La resistenza che riscontriamo nel rapportarsi ad una qualsiasi alterità, trova corrispondenza nella reazione istintiva che tendiamo ad attivare quando ci troviamo a cospetto di qualcosa che percepiamo come minaccioso. E in questi termini, la figura dello straniero, nel suo essere Altro, rappresenterebbe un’elezione.

«Abbiamo bisogno di confini per esistere. Si può esistere senza avere un senso di identità? Senza radici e senza sentimento di appartenenza? […] Il bisogno di conservazione è strettamente connesso alla vertigine provocata dalla caduta del confine identitario. […] Il “protezionismo” economico diventa in questo caso sintomatico: […] si tratta di preservare la propria identità dal rischio della sua alterazione provocata dalla concorrenza invasiva dell’Altro. […] Di fronte al pericolo dell’alterazione dell’identità, l’apparato psichico reagisce, infatti, rafforzando la sua tendenza omeostatica: ridurre le tensioni al più basso livello possibile, evacuare, scaricare l’eccitazione ingovernabile, rimuovere l’estraneo, l’eterogeneo, lo straniero».
(Confini, Massimo Recalcati in A pugni chiusi)

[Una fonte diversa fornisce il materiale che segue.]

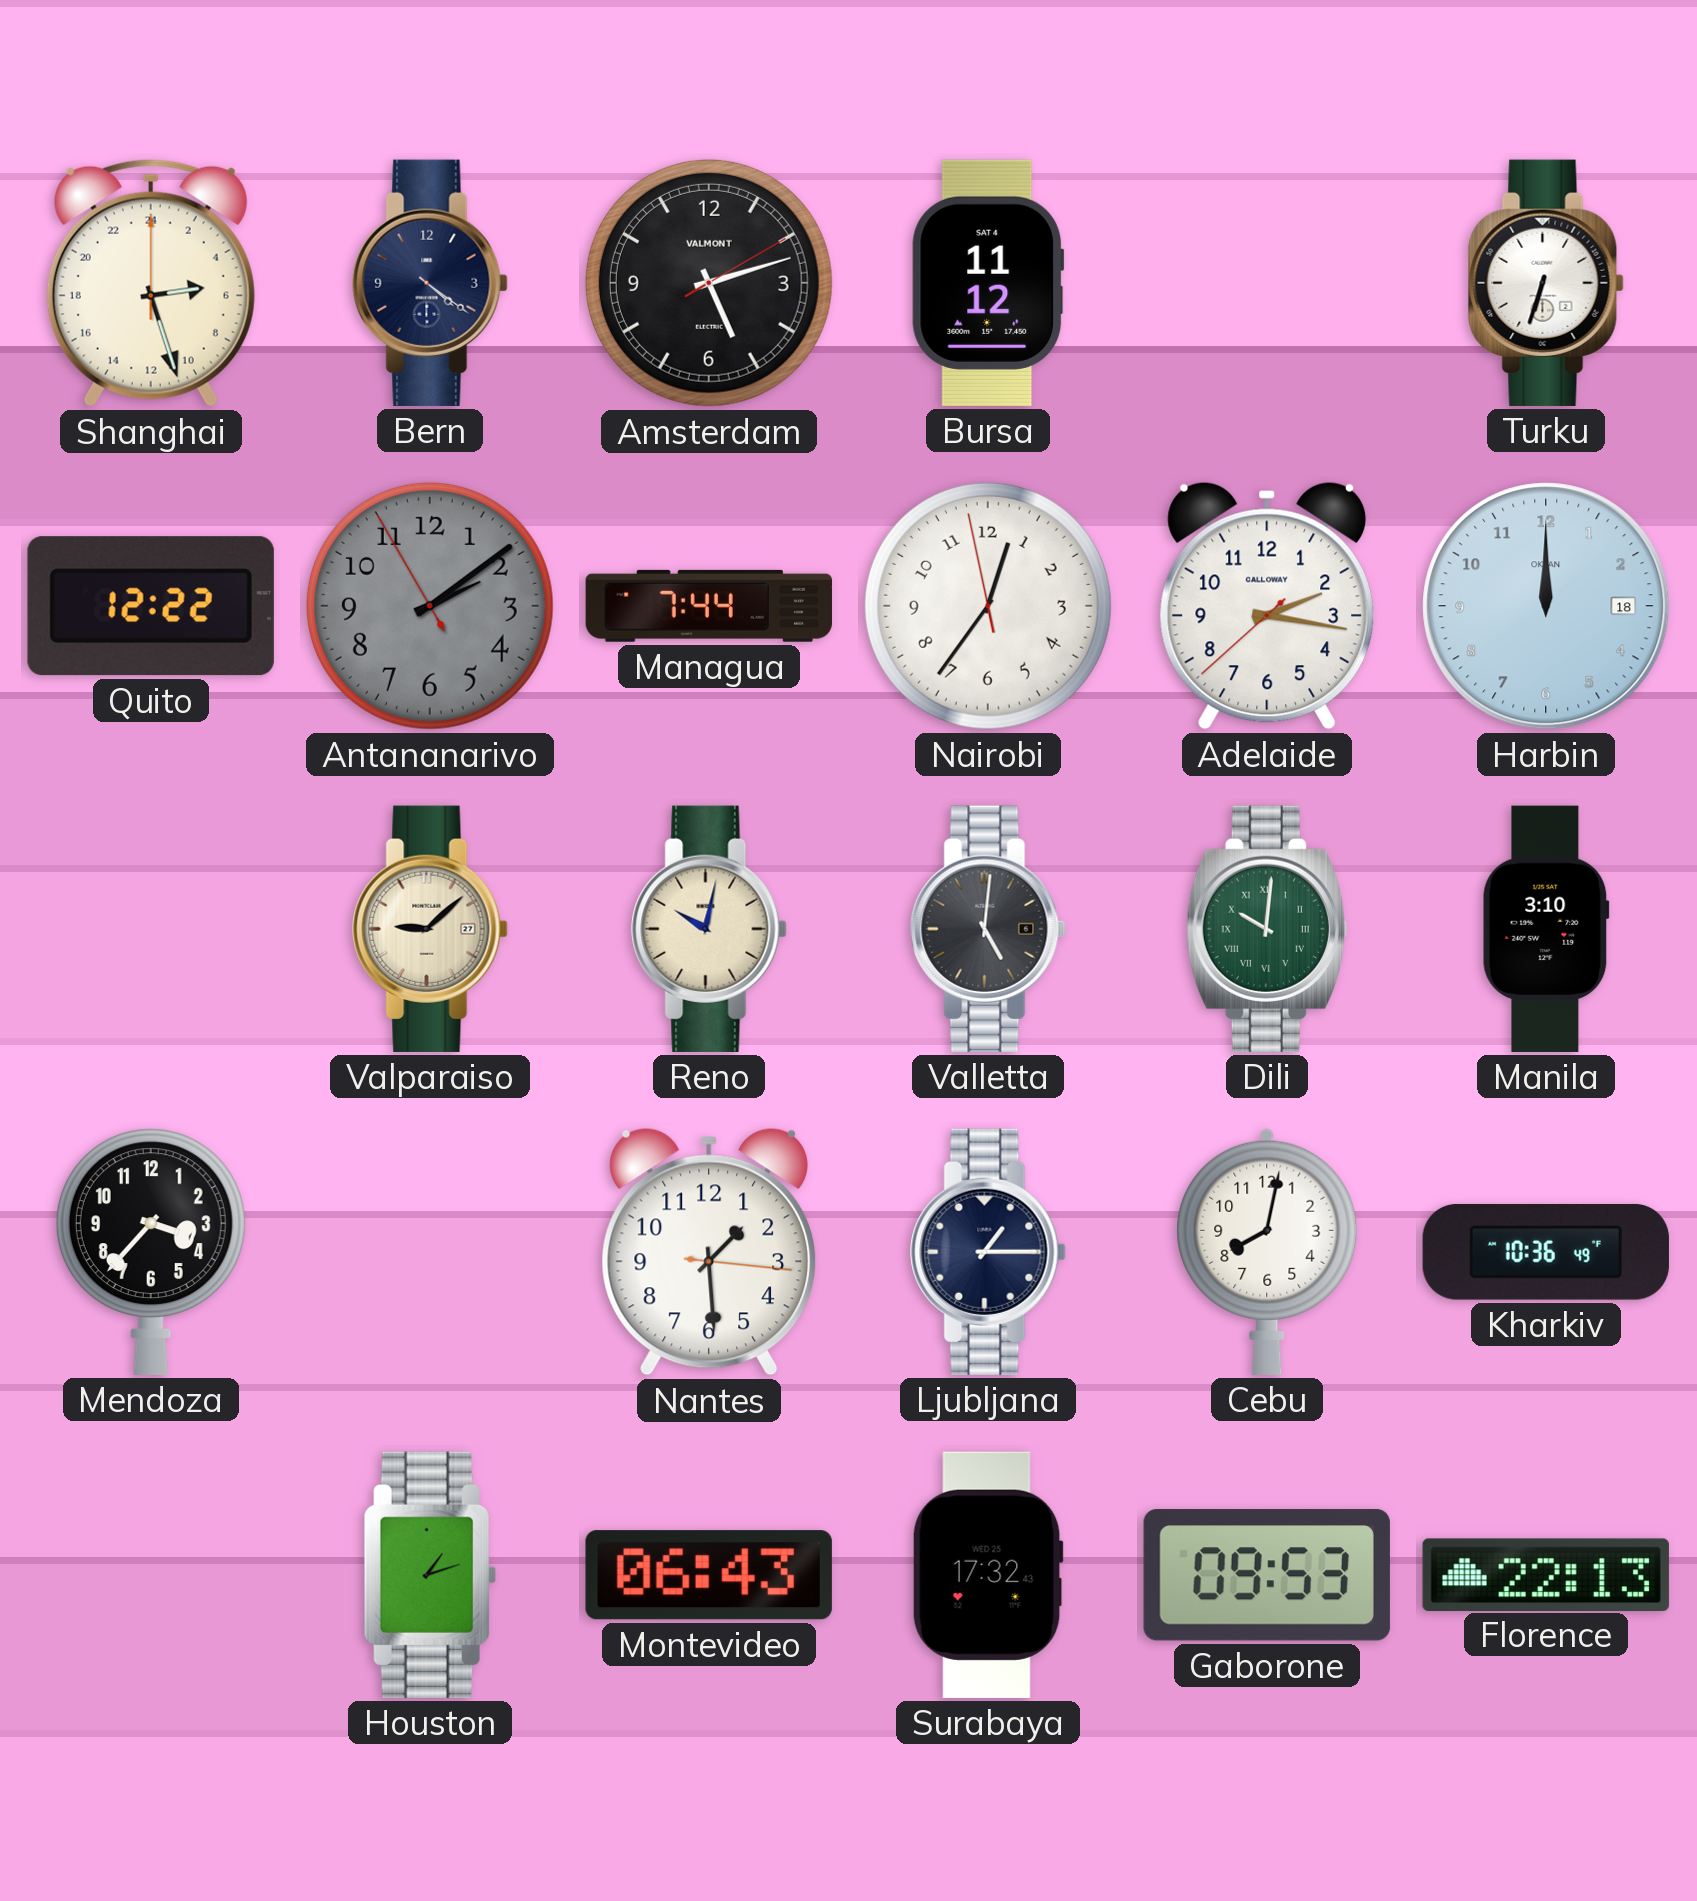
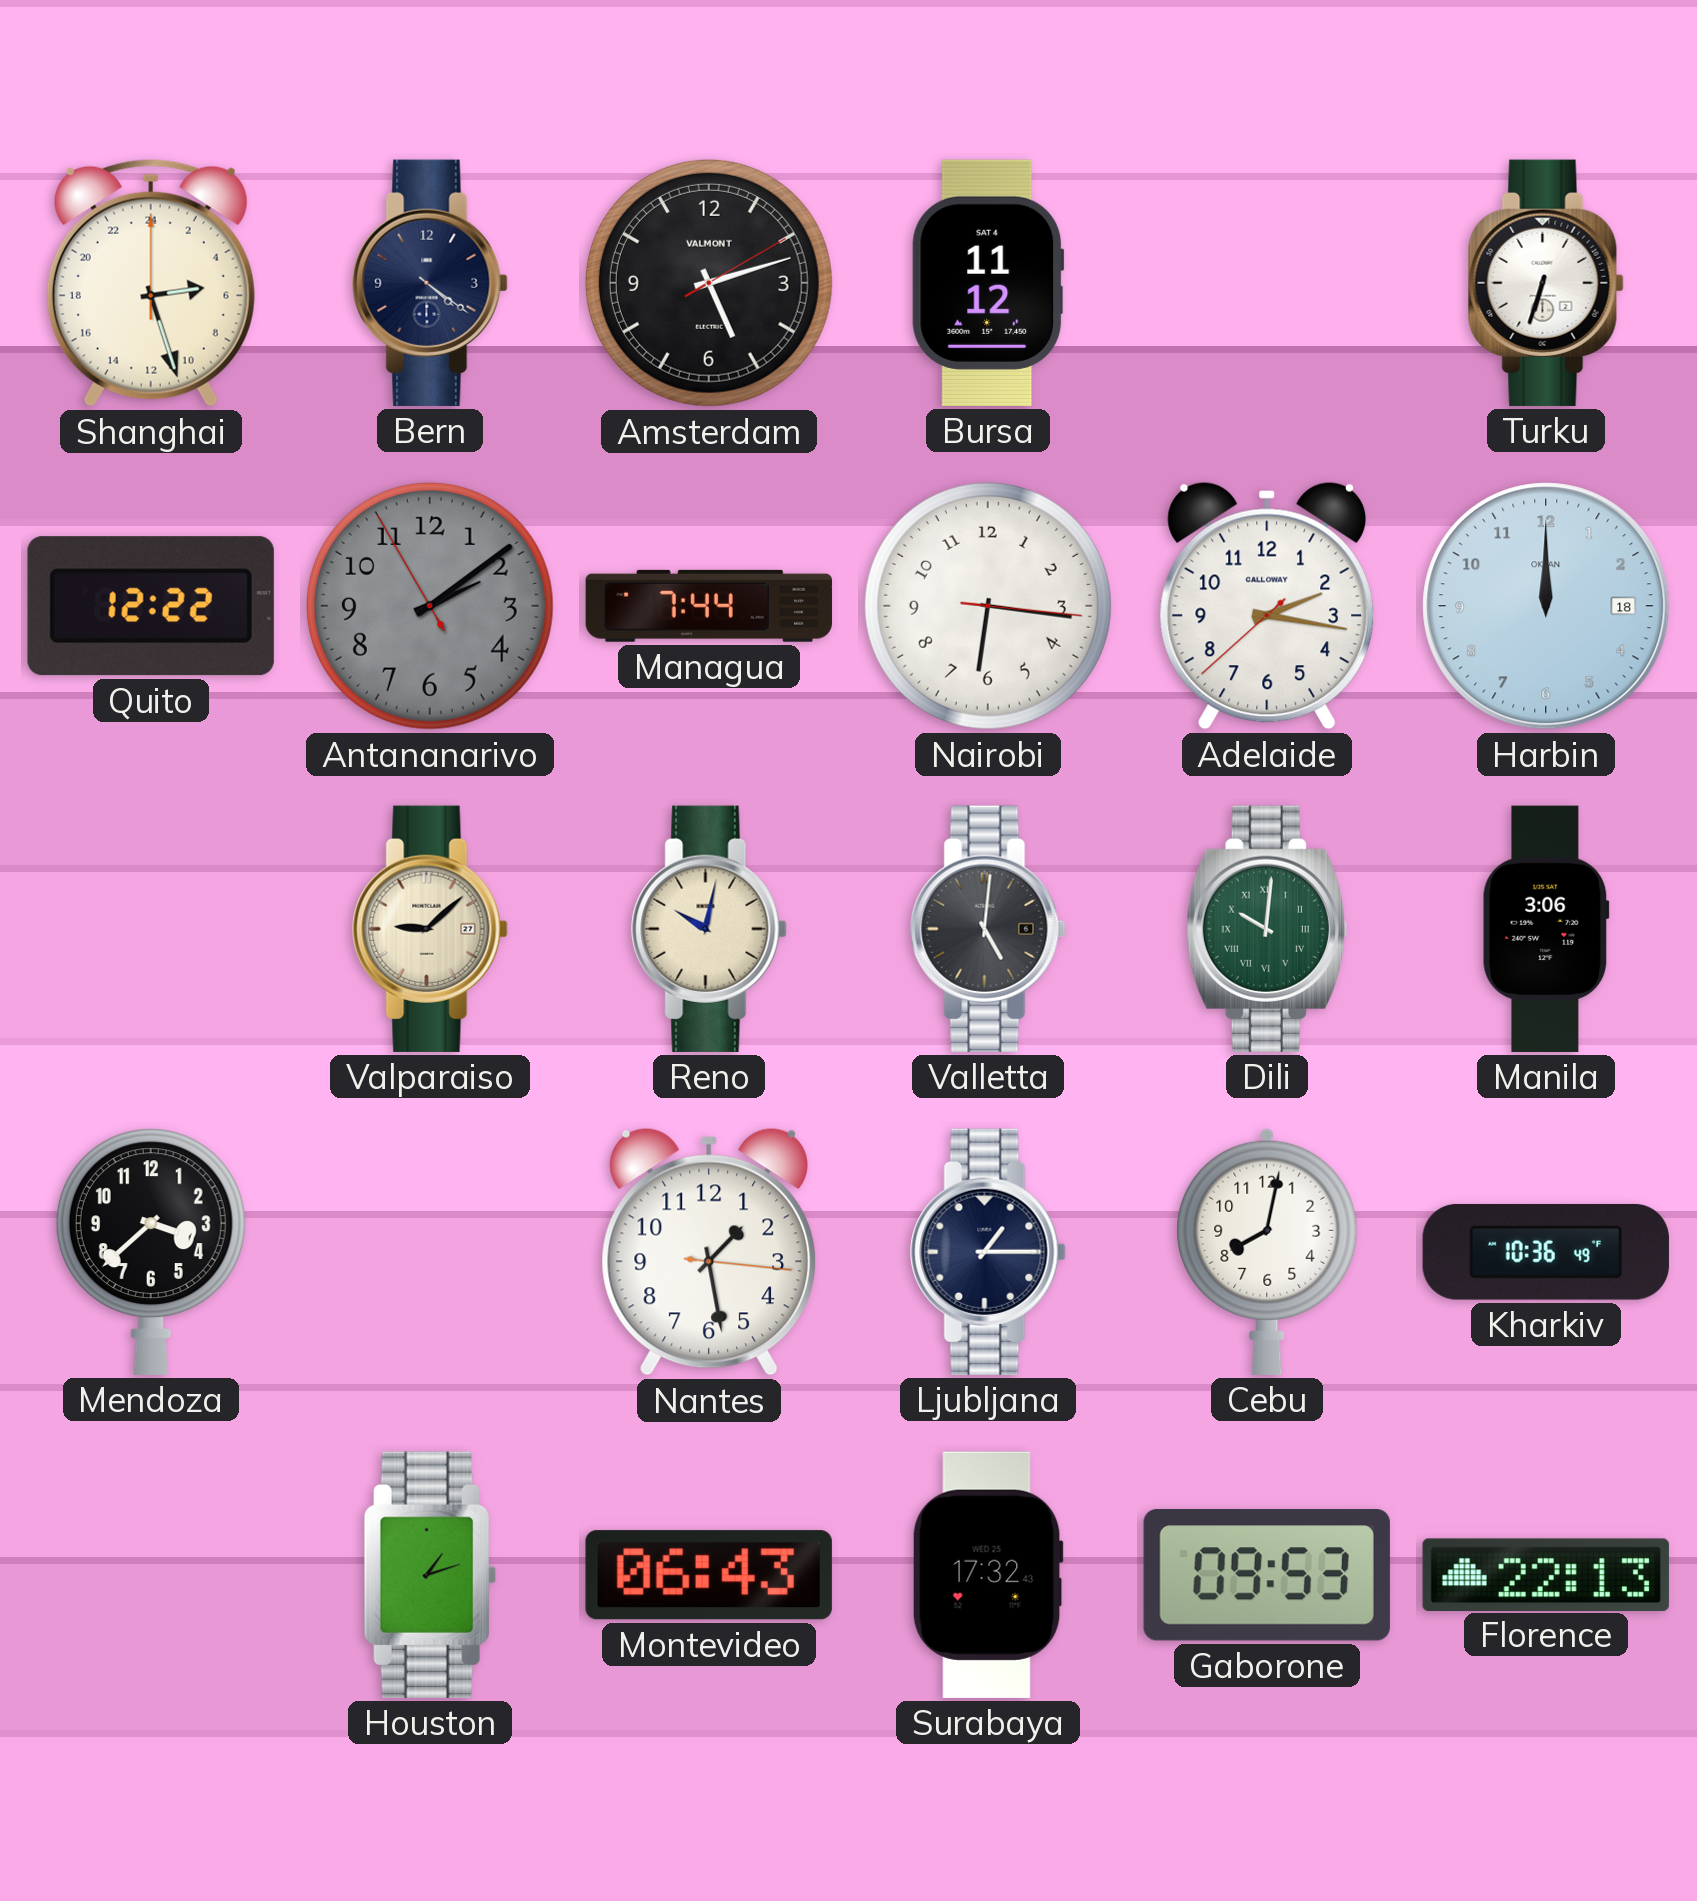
Nairobi: 12:35 -> 6:16
Manila: 3:10 -> 3:06
Mendoza: 3:37 -> 3:38
Nantes: 1:29 -> 1:28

Nominare la realtà, la fa esistere. E ignorare il problema della penuria di attenzione che dedichiamo alla questione dell’identificazione di questi corpi risulta solo l’ultima spia di una vera e propria dinamica di spersonalizzazione.

Per un confine “poroso”

Il problema allora è primario. Antecede la fase di rinvenimento dei cadaveri. Non saper riconoscere adeguatamente i migranti né da vivi né da morti, rivela una tendenza alla rimozione, una difesa che adottiamo, sostanzialmente, per paura.
Ogni volta che scegliamo di non nominare qualcuno, decidiamo di cancellarlo, pensando così di proteggere, in primo luogo, la nostra stessa identità.

«Se la vita non sa scavalcare il regime ristretto della propria identità, se non sa muoversi dal proprio bisogno di appartenenza verso una nuova contaminazione con l’alterità dell’Altro, fatalmente stagna, appassisce, non può che ripetere sterilmente se stessa. […] La vita può conservarsi solo espandendosi, oltrepassando il confine che è stato necessario alla sua istituzione. […] La vita che si ammala è quella che resta troppo attaccata a se stessa, che resta vittima della tendenza omeostatica alla propria conservazione, è la vita che ingessa, cementifica, rafforza unilateralmente il proprio confine narcisistico. […] Se il confine serve a rendere la vita propria, questo confine, per non diventare soffocante, deve, come si esprimeva Bion, divenire “poroso”, permeabile, luogo di transito».
(Confini, Massimo Recalcati in A pugni chiusi)

Negare un nome, negare un’identità vuol dire negarsi la vita.
Il valore che non diamo a chi non accogliamo è lo stesso valore di cui priviamo per primi noi stessi: è il valore della vita umana.
Comprendere questo è primario. Comprendere questo è il primo vero passo da fare per permettere alla vita di espandersi.